As for the characters being too privileged, I think some context should be applied here. In the first episode of the series, the main conflict for the protagonist is established: she has a college degree but no real way of using it, no real skills or job prospects, and her parents have just decided to stop supporting her. Thus the drama unfolds. Abdul-Jabberwocky and other critics would like to argue that this is evidence of stuck-up, assholish characters that we shouldn't celebrate and shouldn't enjoy watching. But newsflash: this story is more common than you think. There's really no other way to refute this ridiculousness than by saying that Dunham is absolutely right here. She has captured the zeitgeist of a new generation of young people who got fucked by the collective toilet-flushing the country has gone through (and continues to go through). Making money, going to school, getting a job: none of these things are as easy as they once were. And, not to devolve into semantics here, but just because the main character's parents have money does not mean she has money. Sins of the father and all that. And, even more semantically involved!, is the fact that by today's standards of wealth, her parents can hardly be considered rich stacked up against the actual 1% of this country. They are merely fortunate, and products of a bygone generation that includes my father and my friend's parents as well. Maybe I'm too "white" and "privileged" to say this, but upon watching the first few episodes of Girls, I was hooked and I'm not even the show's target demographic.
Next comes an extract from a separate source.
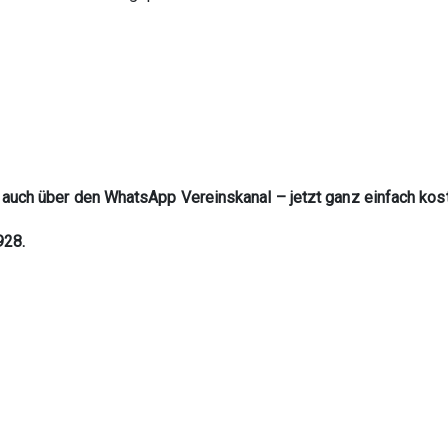
 auch über den WhatsApp Vereinskanal – jetzt ganz einfach kos
928.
In case that didn't sound disjointed and hackneyed enough, we still have a few other topics to hit before I'm done for the day. Like I said, the 85th Oscar ceremony will be held tonight and one of the buzzwords that's been thrown around this award season is "racist." This storm actually started way back in December when Spike Lee infamously claimed he was boycotting Tarantino's new film "Django Unchained" and basically called the director racist for taking creative liberties with a story that dealt with slavery (not limited to, but definitely including, use of the word "nigger"). What Spike Lee fails to realize about Tarantino is that he's actually the complete opposite of a racist, despite the fact that he sometimes appears on BET and inserts his foot into his mouth, probably on account of being so jumpy because people keep calling him a fucking racist. He's collaberated with numerous black actors who have nothing but good things to say about him, he's written movies featuring strong black characters who do not fall into a cardboard stereotype, and he actually just released a film in theaters that deals with the horrors of slavery (the exact film Spike Lee refuses to see for absolutely no reason).

 
























Moving on.

Another critical article published via the New York Times by Nelson George has postulated that the black characters on display in this year's Academy Award-nominated films are too weak in their three-dimensionality to warrant all this praise. He calls out Django in particular, and the depiction of slavery in Spielberg's "Lincoln." Specifically, in regards to "Lincoln" (a fantastic movie, by the way), he calls out a scene in the very beginning that frames Abraham Lincoln as literally above some black soldiers.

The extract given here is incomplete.